Researchers at the Zhang Lab and the Abudayyeh-Gootenberg Lab recently discovered the Fanzor protein, a programmable RNA-guided system in eukaryotes that could potentially be more precise and efficient than the CRISPR system in the eukaryotic domain of life. The discovery of Fanzor has had a massive impact on the genetic engineering area of study, as there are now tools to engineer all three domains of life.
CRISPR is a widely reliable gene editing tool to date. It is composed of an RNA-guided endonuclease that leverages extracellular repair mechanisms to edit a gene. The system has been studied extensively and is classified into two classes and six types. It is constantly being refined to reduce off-target effects and increase accuracy, with the goal of creating better gene engineering proteins (i.e., prime editing, base editing, and variants like xCas9). If you want to learn more about that, check out my comprehensive article covering all the basics of CRISPR here:
Fanzor has the potential to be revolutionary in the synthetic biology space. In this article, I will be explaining the discovery of Fanzor, why it’s so important, and how it works. In this article I am simplifying the paper from the Abudyyeh-Gootenberg lab. Note that this is my understanding of the paper, and there can potentially be some mistakes.
Discovery and Intro
RNA-guided nucleases have a significant role in biological processes in both prokaryotes and eukaryotes. The prokaryotic CRISPR-Cas system, for example, provided immunity for bacteria and archaea kingdoms against viruses. However, until this new discovery, our understanding of RNA-guided nucleases was limited to the bacteria and archaea domains:
“People have been saying with such certainty for so long that eukaryotes couldn’t have a similar system” — Ethan Bear
The researchers at the Abuddayeh-Gootenberg lab found out that there was a common ancestor between the CRISPR Cas 12 protein and the Fanzor proteins, bringing up the idea that eukaryotes could also have RNA-guided nucleases.
TnpB proteins are a group of RNA-guided nucleases that are usually encoded by transposons in prokaryotes. A transposon is a type of genetic element that can “jump” between genes to different locations in the genome (mobile genetic element). A protein similar to the TnpB protein named Fanzors was found in different kinds of eukaryotes. The systems in eukaryotes (which include Fanzors) were renamed HERMES, or Horizontally-Transferred Eukaryotic RNA-Guided Mobile Element Systems. (HERMES loci is like the CRISPR loci, and it does not just refer to the nuclease)

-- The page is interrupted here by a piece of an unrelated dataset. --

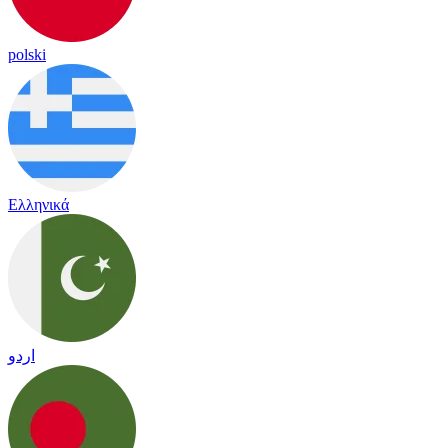
polski
Ελληνικά
اردو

Researchers found out many things about Fanzors that convinced them that RNA-guided nucleases exist in eukaryotes, also providing evidence for the evolutionary adaptation of TnpB proteins in eukaryotic cells. For example, Fanzor proteins show that they have nuclear localization signals, a short stretch of amino acids that mediates movement into the nucleus. This is unique to eukaryotic cells, which have a nucleus, a membrane-bound organelle that encases genetic material. Prokaryotic cells, on the other hand, do not have membrane-bound nuclei but rather a highly concentrated part of the cell with circular DNA. Additionally, Fanzor genes indicated the presence of introns, which only eukaryotic genomes carry.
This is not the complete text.